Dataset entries
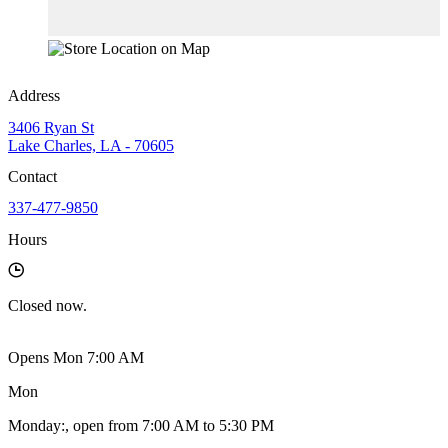
Address
3406 Ryan St
Lake Charles, LA - 70605
Contact
337-477-9850
Hours
Closed
now.
Opens Mon 7:00 AM
Mon
Monday
:
, open from 7:00 AM to 5:30 PM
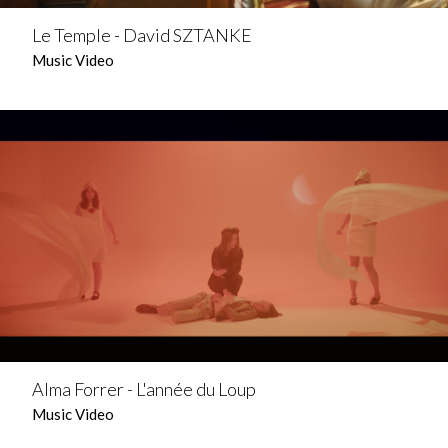
Le Temple - David SZTANKE
Music Video
Alma Forrer - L'année du Loup
Music Video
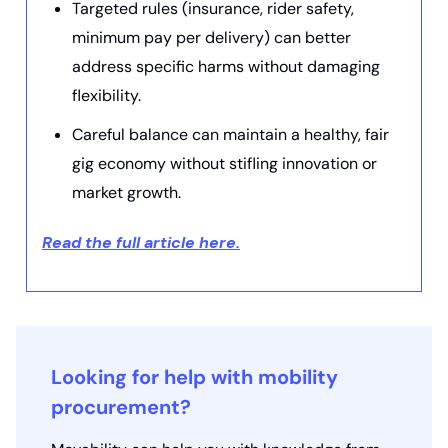
Targeted rules (insurance, rider safety,
minimum pay per delivery) can better
address specific harms without damaging
flexibility.
Careful balance can maintain a healthy, fair
gig economy without stifling innovation or
market growth.
Read the full article here.
Looking for help with mobility
procurement?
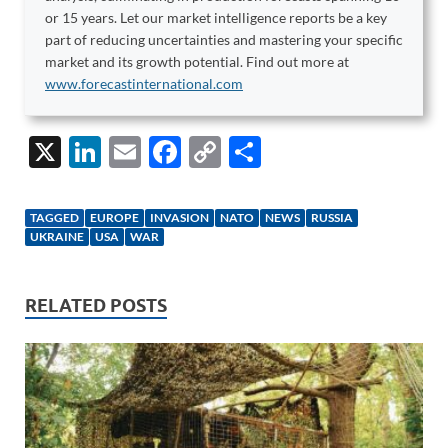
or 15 years. Let our market intelligence reports be a key
part of reducing uncertainties and mastering your specific
market and its growth potential. Find out more at
www.forecastinternational.com
X
Li
E
F
C
S
n
m
ac
o
h
k
ail
e
p
ar
TAGGED
EUROPE
INVASION
NATO
NEWS
RUSSIA
e
b
y
e
UKRAINE
USA
WAR
dI
o
Li
n
o
n
RELATED POSTS
k
k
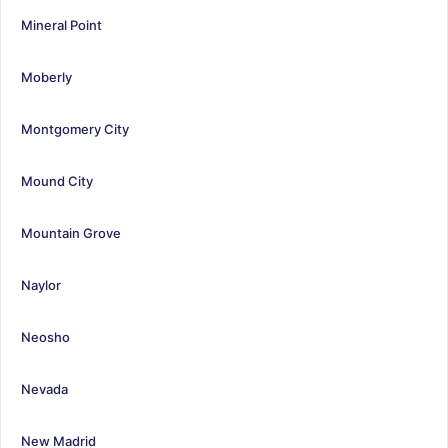
Mineral Point
Moberly
Montgomery City
Mound City
Mountain Grove
Naylor
Neosho
Nevada
New Madrid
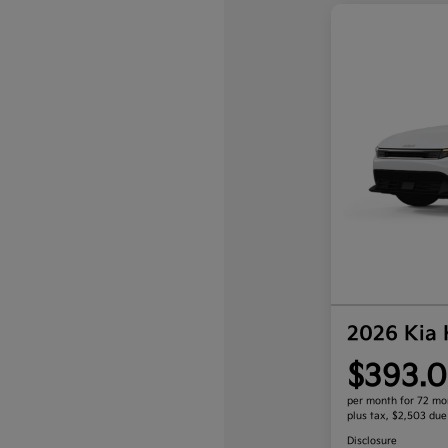
2026 Kia
$393.0
per month for 72 mo
plus tax, $2,503 due
Disclosure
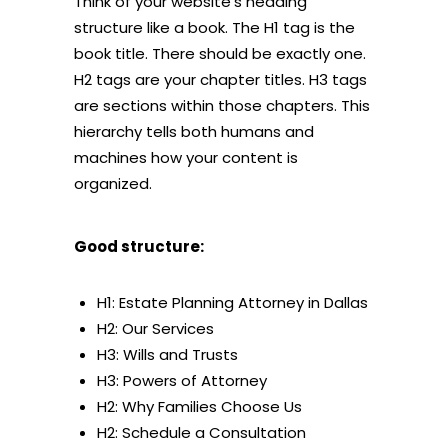
Think of your website’s heading
structure like a book. The H1 tag is the
book title. There should be exactly one.
H2 tags are your chapter titles. H3 tags
are sections within those chapters. This
hierarchy tells both humans and
machines how your content is
organized.
Good structure:
H1: Estate Planning Attorney in Dallas
H2: Our Services
H3: Wills and Trusts
H3: Powers of Attorney
H2: Why Families Choose Us
H2: Schedule a Consultation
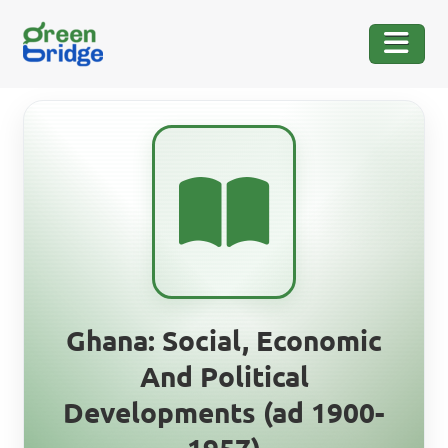
Ghana: Social, Economic
And Political
Developments (ad 1900-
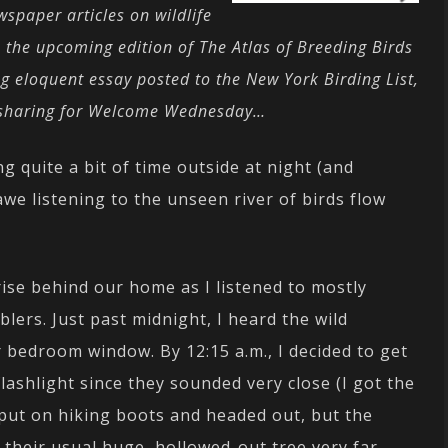
spaper articles on wildlife
n the upcoming edition of The Atlas of Breeding Birds
g eloquent essay posted to the New York Birding List,
nd sharing for Welcome Wednesday…
 quite a bit of time outside at night (and
awe listening to the unseen river of birds flow
se behind our home as I listened to mostly
lers. Just past midnight, I heard the wild
 bedroom window. By 12:15 a.m., I decided to get
lashlight since they sounded very close (I got the
put on hiking boots and headed out, but the
 their usual huge, hollowed-out tree very far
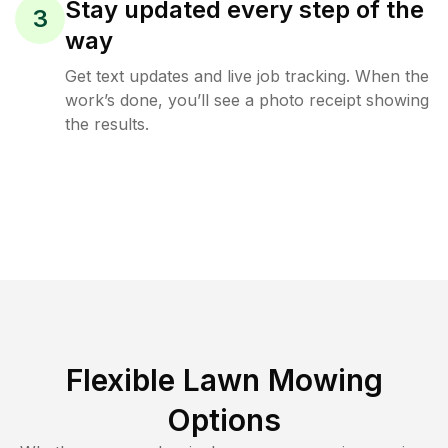
Stay updated every step of the
3
way
Get text updates and live job tracking. When the
work’s done, you’ll see a photo receipt showing
the results.
Flexible Lawn Mowing
Options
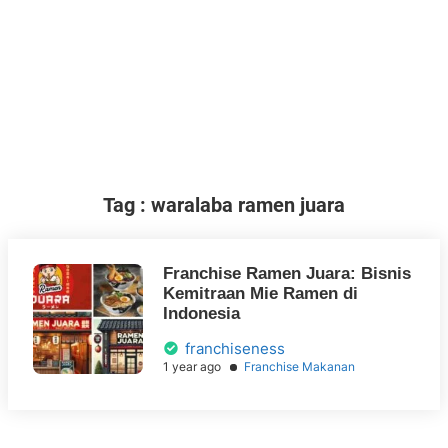
Tag : waralaba ramen juara
Franchise Ramen Juara: Bisnis
Kemitraan Mie Ramen di
Indonesia
franchiseness
1 year ago
Franchise Makanan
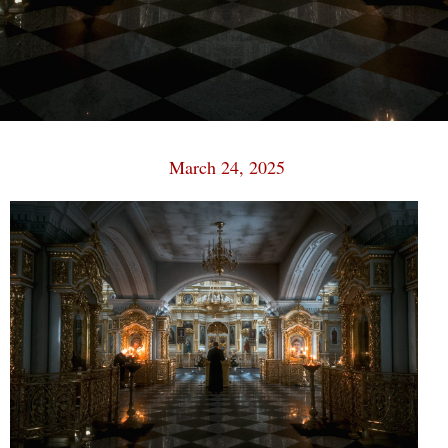
March 24, 2025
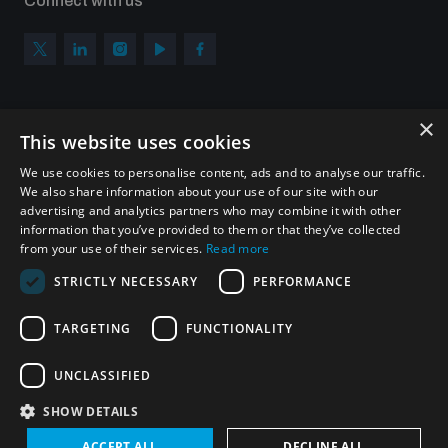
Connect with us
×
Subscribe to our newsletter
This website uses cookies
Sign up to get the all the latest updates from UNIDIR
We use cookies to personalise content, ads and to analyse our traffic.
We also share information about your use of our site with our
advertising and analytics partners who may combine it with other
information that you’ve provided to them or that they’ve collected
from your use of their services.
Read more
SUBSCRIBE
STRICTLY NECESSARY
PERFORMANCE
TARGETING
FUNCTIONALITY
Homepage
UNCLASSIFIED
SHOW DETAILS
© UNIDIR 2026
Made by
Devx
&
Blackfish
ACCEPT ALL
DECLINE ALL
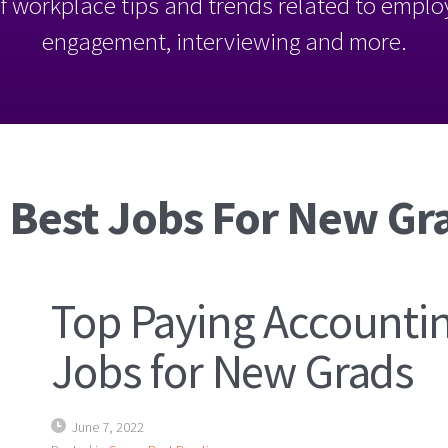
l of workplace tips and trends related to empl
engagement, interviewing and more.
 Best Jobs For New Gr
Top Paying Accounti
Jobs for New Grads
June 7, 2022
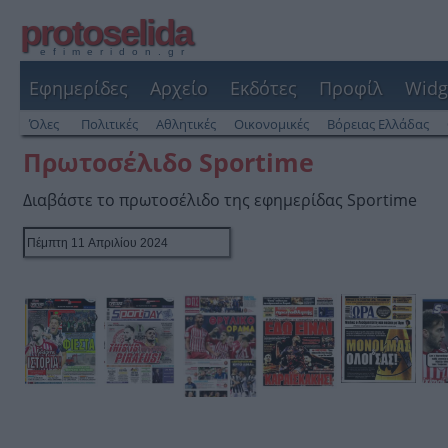
protoselida
efimeridon.gr
Εφημερίδες
Αρχείο
Εκδότες
Προφίλ
Widg
Όλες
Πολιτικές
Αθλητικές
Οικονομικές
Βόρειας Ελλάδας
Πρωτοσέλιδο Sportime
Διαβάστε το πρωτοσέλιδο της εφημερίδας Sportime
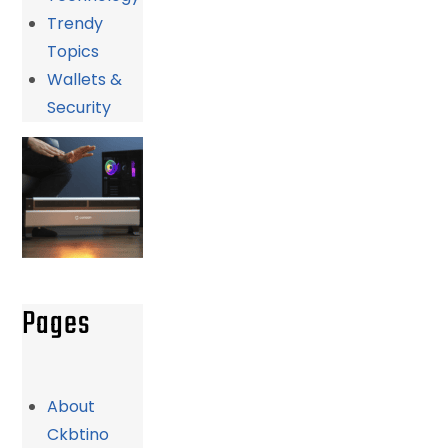
Trendy
Topics
Wallets &
Security
Pages
About
Ckbtino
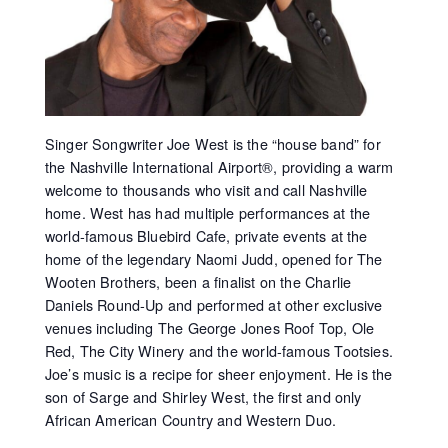
Singer Songwriter Joe West is the “house band” for
the Nashville International Airport®, providing a warm
welcome to thousands who visit and call Nashville
home. West has had multiple performances at the
world-famous Bluebird Cafe, private events at the
home of the legendary Naomi Judd, opened for The
Wooten Brothers, been a finalist on the Charlie
Daniels Round-Up and performed at other exclusive
venues including The George Jones Roof Top, Ole
Red, The City Winery and the world-famous Tootsies.
Joe’s music is a recipe for sheer enjoyment. He is the
son of Sarge and Shirley West, the first and only
African American Country and Western Duo.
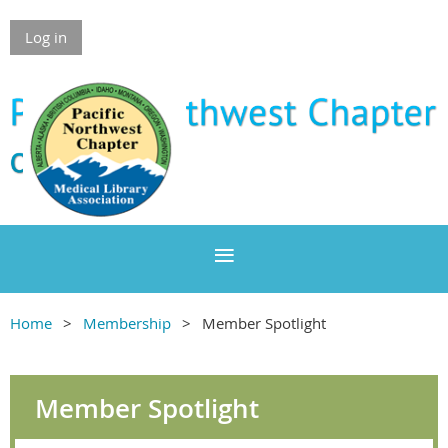
Log in
Home
Membership
Member Spotlight
Member Spotlight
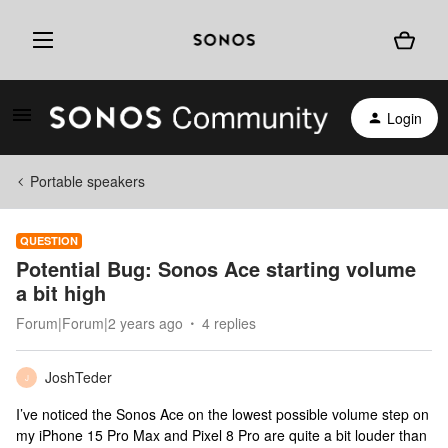
Login
Portable speakers
QUESTION
Potential Bug: Sonos Ace starting volume
a bit high
Forum|Forum|2 years ago
4 replies
JoshTeder
J
I’ve noticed the Sonos Ace on the lowest possible volume step on
my iPhone 15 Pro Max and Pixel 8 Pro are quite a bit louder than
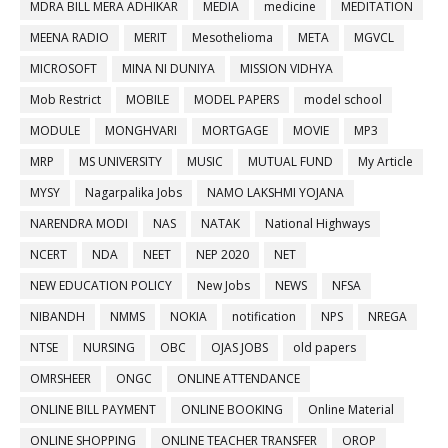
MDRA BILL MERA ADHIKAR
MEDIA
medicine
MEDITATION
MEENA RADIO
MERIT
Mesothelioma
META
MGVCL
MICROSOFT
MINA NI DUNIYA
MISSION VIDHYA
Mob Restrict
MOBILE
MODEL PAPERS
model school
MODULE
MONGHVARI
MORTGAGE
MOVIE
MP3
MRP
MS UNIVERSITY
MUSIC
MUTUAL FUND
My Article
MYSY
Nagarpalika Jobs
NAMO LAKSHMI YOJANA
NARENDRA MODI
NAS
NATAK
National Highways
NCERT
NDA
NEET
NEP 2020
NET
NEW EDUCATION POLICY
New Jobs
NEWS
NFSA
NIBANDH
NMMS
NOKIA
notification
NPS
NREGA
NTSE
NURSING
OBC
OJAS JOBS
old papers
OMRSHEER
ONGC
ONLINE ATTENDANCE
ONLINE BILL PAYMENT
ONLINE BOOKING
Online Material
ONLINE SHOPPING
ONLINE TEACHER TRANSFER
OROP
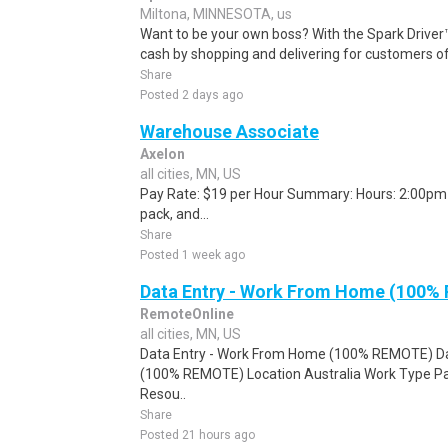
Miltona, MINNESOTA, us
Want to be your own boss? With the Spark Drive
cash by shopping and delivering for customers of
Share
Posted 2 days ago
Warehouse Associate
Axelon
all cities, MN, US
Pay Rate: $19 per Hour Summary: Hours: 2:00pm -
pack, and...
Share
Posted 1 week ago
Data Entry - Work From Home (100%
RemoteOnline
all cities, MN, US
Data Entry - Work From Home (100% REMOTE) Da
(100% REMOTE) Location Australia Work Type Pa
Resou..
Share
Posted 21 hours ago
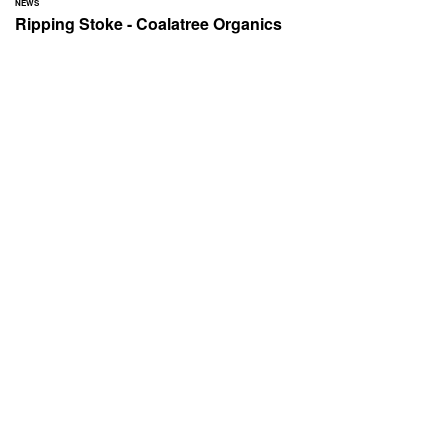
NEWS
Ripping Stoke - Coalatree Organics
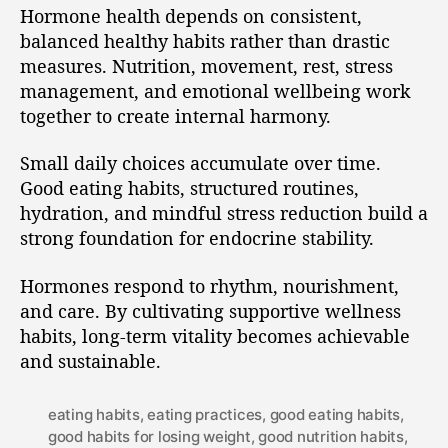
Hormone health depends on consistent,
balanced healthy habits rather than drastic
measures. Nutrition, movement, rest, stress
management, and emotional wellbeing work
together to create internal harmony.
Small daily choices accumulate over time.
Good eating habits, structured routines,
hydration, and mindful stress reduction build a
strong foundation for endocrine stability.
Hormones respond to rhythm, nourishment,
and care. By cultivating supportive wellness
habits, long-term vitality becomes achievable
and sustainable.
eating habits
,
eating practices
,
good eating habits
,
good habits for losing weight
,
good nutrition habits
,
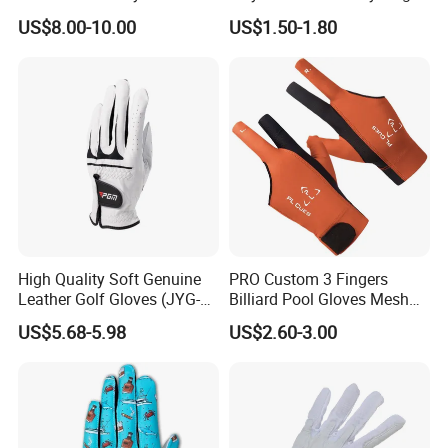
Fire Resistance Fabric Go
Workouts Weight Lifting
US$8.00-10.00
US$1.50-1.80
Kart Racing Gloves
Gloves
High Quality Soft Genuine
PRO Custom 3 Fingers
Leather Golf Gloves (JYG-
Billiard Pool Gloves Mesh
29149)
Durable for Snooker Cue
US$5.68-5.98
US$2.60-3.00
Sport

▶ Description of the task
In the preceding records, how many lines include the word "Gloves"? Reply with the number only.

▶ Task solution
4